The trouble was that Antipas’ wife was the daughter of Aretas IV who is the king down in Petra. He’s Arab. He’s down in Petra—those of you who’ve been to Israel with me or Jordan this last year, we went over to Petra—and that really angers her father. He had married her so there would be peace between him, because he rules this kind of blue area here, Galilee and Perea, and Perea stretches down, almost down to this area in the south, which is Nabataea, and Petra would be just off the map to the south.

So there’s going to be a war that occurs in AD 35. This is like two years after the Cross. There’s going to be a war that occurs where Aretas is going to just wipe out Antipas’ army.

The reason given by Josephus for that is because of going back to this event where Antipas had divorced his wife; and that broke the treaty and really angered Aretas. So there are a lot of things going on here, but because of the way Josephus tells the story, this causes some conflict in dates because people want to think that, well, this event with John the Baptist didn’t occur before the Cross, but in AD 35.

But these events took place, and it took years for things to fester before these battles took place. They weren’t something that happened just immediately.

Slide 6

So this is the background for this particular episode. Let me look at this again, just work it through verse by verse. Matthew 14:1,

“At that time Herod the Tetrarch heard this report about Jesus and said to his servants, ‘This is John the Baptist.’”

So he’s thinking that Jesus is a reincarnation, so to speak, of John the Baptist, which is really strange because there’s some thought that Herod held to the beliefs of the Sadducees, and the Sadducees didn’t believe in resurrection.

It shows something about how the unbeliever’s conscience works: that when he’s done something that violates his conscience, even though he tries to stuff that—this happens with believers too—stuff that down into a compartment in the basement of his soul, things are going to happen that God brings along that are going to bring those things back to mind.

The result is he’s got this overwhelming guilt complex, and when you’ve got a guilt complex combined with a sin nature trend toward paranoia, it’s just a nasty little combination that can produce a lot of sorrow in the soul.
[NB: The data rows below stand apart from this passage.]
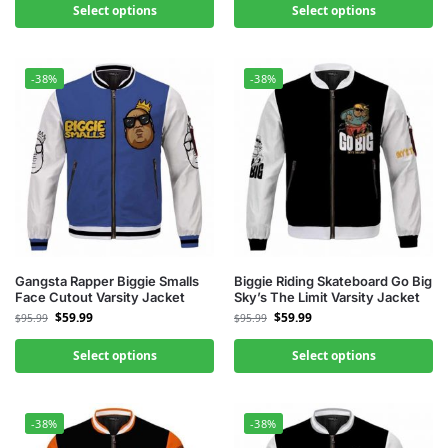
Select options
Select options
-38%
-38%
Gangsta Rapper Biggie Smalls
Biggie Riding Skateboard Go Big
Face Cutout Varsity Jacket
Sky’s The Limit Varsity Jacket
$
59.99
$
59.99
$
95.99
$
95.99
Select options
Select options
-38%
-38%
But he’s got no way to deal with the sin in his life, and the failures, because he’s an unbeliever. He’s rejected the truth of God’s Word as it has been revealed up to that particular point.
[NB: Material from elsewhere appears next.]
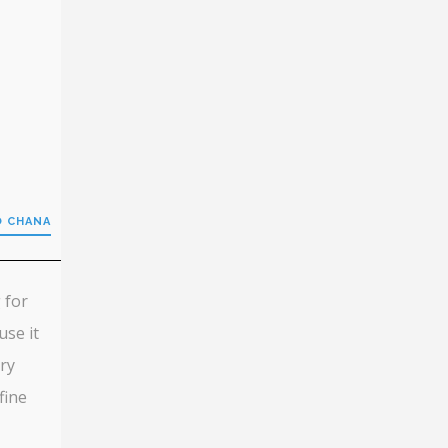
O CHANA
 for
use it
ery
fine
This is evidence of his guilt, not only real guilt, but the guilt feelings that generate because of his sin. So he says that he thinks Jesus is John the Baptist, that he’s been resurrected from the dead, and these powers are at work in him. It’s very clear again that the miracles that Jesus was performing are not doubted; they’re not questioned.

Now you and I, when we turn on a number of different television shows, and we see someone like Benny Hinn bringing people down to the front and lines them all up and goes around and pops them on the head, and they pass out and all of these different things, we say, “Oh this is so phony!” There are a lot of things written about the phoniness of these things. There have even been exposés done on shows like 60 Minutes and some of these prime-time shows that we have; they’re phony.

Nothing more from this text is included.